In both disciplines, the horse should look in the direction it is going. Head tossing and turning the head to the outside of the turn are clear signs of bad training and/or faulty rider technique.  Moving the hand slightly to the left brings the rein into contact on the right side of the horse's neck, and the horse learns to turn left, away from the pressure.  Likewise, moving the hand to the right means for the horse to turn right. A horse that has been well trained to neck rein becomes so responsive to legs and seat that it is possible to take the bridle off completely a move sometime seen in non-competitive exhibitions.

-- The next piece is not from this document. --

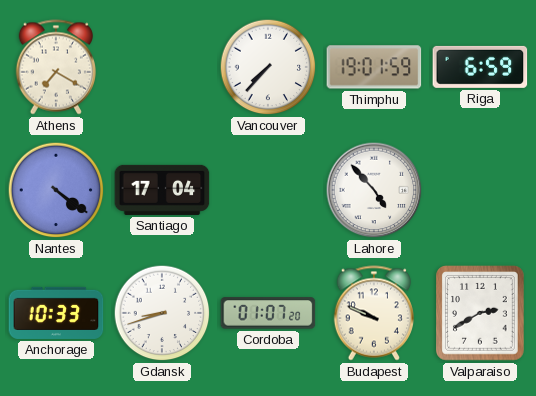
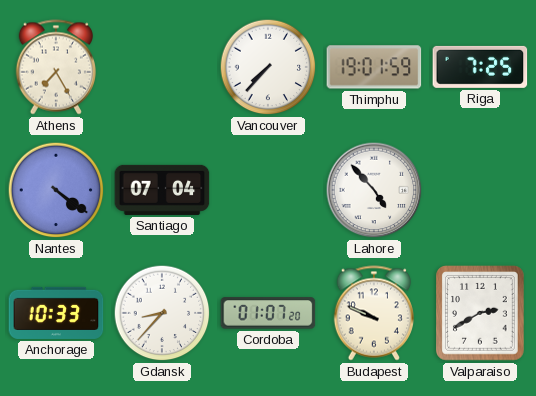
Athens: 7:20 -> 7:25
Riga: 6:59 -> 7:25
Santiago: 17:04 -> 07:04
Gdansk: 8:42 -> 8:37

Young horses are first taught to respond to a direct rein, with reins held in both of the rider's hands, turning the horse's head by tightening the rein on the side of the desired turn.  The correct way to teach neck reining relies on perfecting the horse's responses to weight and leg aids while slowly using less direct rein pressure and introducing the feel of the rein against the neck as a cue.  A young horse in training needs a reminder from time to time to look where it is going, but horses learn to neck rein fairly quickly, if trained properly. Occasionally trainers will use sloppy and incorrect methods such as crossing the reins under the neck or using reins with tacks or pins in them, but this poor level of horsemanship is thankfully not seen as often in western riding today as it was in years past.  

When riding in the Western style, riders hold both reins in the left hand (if they are right-handed).  This was historically so that they could hold a lariat or other needed tool in their right hand. The reins are kept relaxed and somewhat loose.  In western pleasure competition at horse shows, riders are not supposed to ever to take the slack out of the reins when neck-reining, and even cues to slow or stop must be very subtle.  For working horses, a relaxed rein allows the animal freedom to move over rough terrain. There is some slack in the reins unless the rider needs to tell the horse to stop.

For polo and polocrosse the rider holds one or two pairs of reins in one hand.  Slack in the reins is not required.

In English riding and other systems where the primary means of communication is light pressure between the rider's hands and the horse's mouth, light pressure is always maintained on the bit.  The neck rein in English riding is used in addition to a direct rein and reinforces certain riding aids, particularly turns that require the horse to set back on its haunches, such as turns at high speeds when show jumping in a timed jump-off, or in events such as Dressage when performing a Pirouette. Many well-trained English horses seem to already know how to neck rein without being formally taught — further proof that the skill is primarily an outcome of encouraging responsiveness to the legs, weight and a light hand.